A Liberian man arrested after armed immigration agents broke down his door with a battering ram had been checking in with federal authorities for years, his attorney says.
Garrison Gibson, 37, was arrested during an immigration crackdown in Minnesota which the Department of Homeland Security has called its biggest enforcement operation ever.
But it was a “blatant constitutional violation” as the agents did not have a proper warrant, attorney Mark Prokosch said.
“This was an illegal search, absolutely.”
Prokosch said that agents had brought only an administrative warrant, which authorizes someone’s arrest but does not allow officers to forcibly enter private homes. Forced entry requires a criminal warrant signed by a judge.
The Sunday arrest came amid waves of angry protests over the fatal shooting of Renee Good by an immigration agent in Minneapolis last week.
Gibson had fled the Liberian civil war as a child. He had been ordered removed from the U.S., apparently because of a 2008 drug conviction that was later dismissed by the courts. But he had remained in the country legally under what is known as an order of supervision, with the requirement that he meet regularly with immigration authorities.
Only days before his arrest, Gibson had checked in with immigration authorities at regional immigration offices — the same building where agents have been staging enforcement raids in recent weeks.
“He would have had another check-in in a couple of months,” Prokosch said. “So if he’s this dangerous person, then, why are they letting him walk around?
Tricia McLaughlin, a spokeswoman for the Homeland Security Department, said earlier this week that Gibson has “a lengthy rap sheet (that) includes robbery, drug possession with intent to sell, possession of a deadly weapon, malicious destruction and theft.” She did not indicate if those were arrests, charges or convictions.
McLaughlin did not respond to questions about whether the agents’ use of force was justified.
But court records indicate Gibson’s legal history — dominated by a few traffic violations, minor drug arrests and an arrest for riding public transportation without paying the fare — shows only one felony, the 2008 conviction for third-degree narcotics sales that was later dismissed.
Prokosch said Gibson had been flown to Texas by immigration authorities in the hours after his arrest, then quickly flown back to Minnesota on a judge’s order after the lawyer filed a habeas corpus petition, used by courts to determine if an imprisonment is legal. The courts have not yet ruled on the petition.

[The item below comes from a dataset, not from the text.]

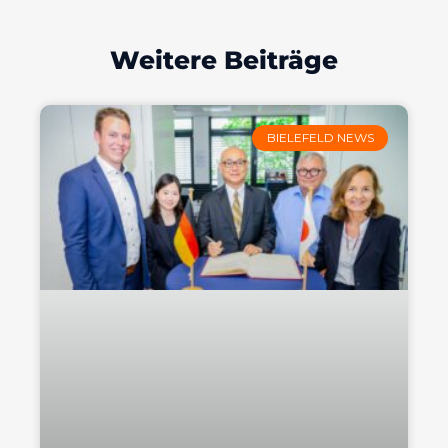
Weitere Beiträge
BIELEFELD NEWS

Gibson is currently being held at an immigration detention center in Albert Lea, Minnesota, after being held at a large camp on the Fort Bliss Army base in El Paso, Texas. according to ICE’s detainee locator.
The Department of Homeland Security did not respond to an email with follow-up questions about Gibson’s case.
Gibson’s wife, Teyana Gibson Brown, a nurse who was inside the home with the couple’s 9-year-old child during the raid, was deeply shaken by the arrest, Prokosch said.
During their conversations, she “was having a hard time just completing sentences because she’s just been so distraught,” he said.
Activists who had been keeping watch on the immigration agents before Gibson’s arrest banged on drums, blew whistles and honked car horns in attempts to disrupt the operation and warn neighbors, some of whom poured into the streets.
Video taken at the scene shows agents pushing and pepper-spraying demonstrators.
The Twin Cities — the latest target in President Donald Trump’s immigration enforcement campaign — has been convulsed by the killing of Good, who was shot Jan. 7 during a confrontation with agents.
The Trump administration has defended the officer who shot Good in her car, saying he was protecting himself and fellow agents and that Good had “weaponized” her vehicle.
City and state officials have dismissed those explanations based on videos of the confrontation.
State and local authorities are urging the public to share video and any other evidence as they seek to investigate Good’s death after federal authorities insisted they would work on their own and not share information.
More than 2,000 immigration arrests have been made in Minnesota since the enforcement operation began at the beginning of December, according to the Department of Homeland Security.
Homeland Security Secretary Kristi Noem told Fox News over the weekend that the administration would send additional federal agents to the state to protect immigration officers and continue enforcement.